Other methods modeled artist styles and classify composers. Mearns et al. [26] employed counterpoint as a high level feature from musical theory background to classify the style of musical pieces based on a symbolic representation of the score (Kern Format). Counterpoint is the study of music of two or more voices which sound simultaneously and progress according to a set of rules. A classifier based on a Naive Bayes and Decision Tree correctly labeled 44 of the 66 pieces used for testing belonging to Renaissance and Baroque composers.
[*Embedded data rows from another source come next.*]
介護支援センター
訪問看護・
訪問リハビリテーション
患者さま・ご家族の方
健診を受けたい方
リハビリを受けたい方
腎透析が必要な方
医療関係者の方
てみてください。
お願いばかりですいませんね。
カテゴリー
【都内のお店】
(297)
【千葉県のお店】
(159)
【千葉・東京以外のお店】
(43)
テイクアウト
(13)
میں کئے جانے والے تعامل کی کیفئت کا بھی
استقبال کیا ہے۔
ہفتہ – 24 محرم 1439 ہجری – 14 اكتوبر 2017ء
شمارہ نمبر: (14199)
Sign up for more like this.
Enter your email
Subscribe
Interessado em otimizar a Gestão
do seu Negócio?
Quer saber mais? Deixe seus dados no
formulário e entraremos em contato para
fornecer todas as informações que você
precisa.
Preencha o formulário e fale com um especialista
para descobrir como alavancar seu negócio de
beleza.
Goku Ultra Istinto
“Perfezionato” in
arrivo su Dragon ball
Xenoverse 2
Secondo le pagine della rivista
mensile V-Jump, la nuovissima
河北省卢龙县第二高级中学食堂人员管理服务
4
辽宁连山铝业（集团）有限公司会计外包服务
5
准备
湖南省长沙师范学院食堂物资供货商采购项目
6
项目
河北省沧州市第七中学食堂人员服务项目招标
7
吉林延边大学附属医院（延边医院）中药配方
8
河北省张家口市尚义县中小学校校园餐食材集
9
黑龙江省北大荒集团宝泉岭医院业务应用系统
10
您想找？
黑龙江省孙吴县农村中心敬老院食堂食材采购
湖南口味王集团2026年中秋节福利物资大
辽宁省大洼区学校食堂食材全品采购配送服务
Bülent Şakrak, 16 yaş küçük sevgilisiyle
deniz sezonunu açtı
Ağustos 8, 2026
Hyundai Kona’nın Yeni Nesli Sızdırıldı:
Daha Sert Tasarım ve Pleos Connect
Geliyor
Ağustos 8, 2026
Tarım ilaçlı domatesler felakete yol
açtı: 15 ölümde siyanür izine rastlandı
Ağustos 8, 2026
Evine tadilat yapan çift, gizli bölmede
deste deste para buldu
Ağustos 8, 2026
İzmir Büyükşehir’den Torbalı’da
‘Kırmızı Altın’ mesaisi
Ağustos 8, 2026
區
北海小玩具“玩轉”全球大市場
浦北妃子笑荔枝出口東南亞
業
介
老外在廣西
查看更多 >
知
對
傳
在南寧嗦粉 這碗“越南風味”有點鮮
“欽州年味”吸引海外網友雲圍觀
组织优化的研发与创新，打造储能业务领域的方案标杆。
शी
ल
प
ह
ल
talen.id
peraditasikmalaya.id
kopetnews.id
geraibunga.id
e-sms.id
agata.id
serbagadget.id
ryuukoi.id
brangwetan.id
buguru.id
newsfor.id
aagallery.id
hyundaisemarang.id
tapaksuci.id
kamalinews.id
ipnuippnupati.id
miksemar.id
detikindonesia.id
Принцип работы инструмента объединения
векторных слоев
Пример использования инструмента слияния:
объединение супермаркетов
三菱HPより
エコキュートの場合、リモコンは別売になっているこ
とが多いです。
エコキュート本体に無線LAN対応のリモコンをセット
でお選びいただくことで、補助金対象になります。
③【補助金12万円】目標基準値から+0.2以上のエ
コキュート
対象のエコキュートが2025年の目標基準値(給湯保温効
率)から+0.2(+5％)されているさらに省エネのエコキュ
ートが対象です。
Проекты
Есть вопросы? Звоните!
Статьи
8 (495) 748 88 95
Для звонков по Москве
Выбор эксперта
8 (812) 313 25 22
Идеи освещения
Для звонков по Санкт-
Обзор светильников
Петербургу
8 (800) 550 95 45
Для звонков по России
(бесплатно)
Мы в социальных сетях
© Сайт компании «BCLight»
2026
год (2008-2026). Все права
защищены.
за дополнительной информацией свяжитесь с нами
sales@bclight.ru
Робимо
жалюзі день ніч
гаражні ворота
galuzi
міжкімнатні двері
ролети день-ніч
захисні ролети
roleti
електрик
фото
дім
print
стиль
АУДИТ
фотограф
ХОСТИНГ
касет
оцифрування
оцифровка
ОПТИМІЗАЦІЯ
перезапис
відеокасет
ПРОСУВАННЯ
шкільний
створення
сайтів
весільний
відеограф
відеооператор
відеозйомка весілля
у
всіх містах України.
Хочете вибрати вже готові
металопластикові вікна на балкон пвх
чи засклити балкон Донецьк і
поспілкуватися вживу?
Geertzen and van Zaanen [9] applied grammatical inference (GI) to automatically recognize composer based on learning recurring patterns in the musical pieces. An unsupervised machine learning technique extensively used in language recognition, GI reveals underlying structure of symbolic sequential data. For composer recognition, melody and rhythm as features were used to build typical phrases or patterns in an unsupervised manner and rhythm was employed only to perform supervised classification. The GI component in their system was realized by Alignment-Based Learning (ABL) [33]. This technique generates constituents based on syntactic similarity by aligning musical phrases, then selects the best constituents that describes the structure of the musical composition. ABL error rates averaged about 21 on a baroque dataset with preludes from Bach, Chopin and about 24 on a classic dataset with quartet pieces from Beethoven, Haydn and Mozart.

Feature extraction

In any machine learning application, raw data are preprocessed in order to create a numerical representation that can be processed by the recognizer. This phase is referred to as feature extraction and it affects tremendously the machine learning performance [22]. For our particular application, the details of this phase are shown below.

Data extraction

Starting with a single track raw midi file, the feature extraction stage aims to construct a feature vector representing the midi file.

Naturally, the first step is to compile the data from which the features are generated. The ultimate goal is to create a representation of audio files for the performed music when recorded using microphones. This would require performing automatic transcription, i.e., identifying the sequence of notes and their characteristics such as the dynamics, rhythms, pitches, etc. However, the ability to perform automatic transcription is still an immature field due to the fact that advanced auditory signal processing techniques are the focus of researchers worldwide especially for polyphonic music [1, 4, 23, 30, 31]. In addition to that, as we mentioned earlier, a recording of the same musical composition might be very different if interpreted by different performers. Hence to classify a recording based solely on the composer style, one has to develop a scheme to “deconvolve” the interpretation of the performer which becomes a completely different problem. For these reasons, the data set is extracted from MIDI files (representations of the sequential progression of musical notes and their characteristics) using an available Matlab toolbox [8].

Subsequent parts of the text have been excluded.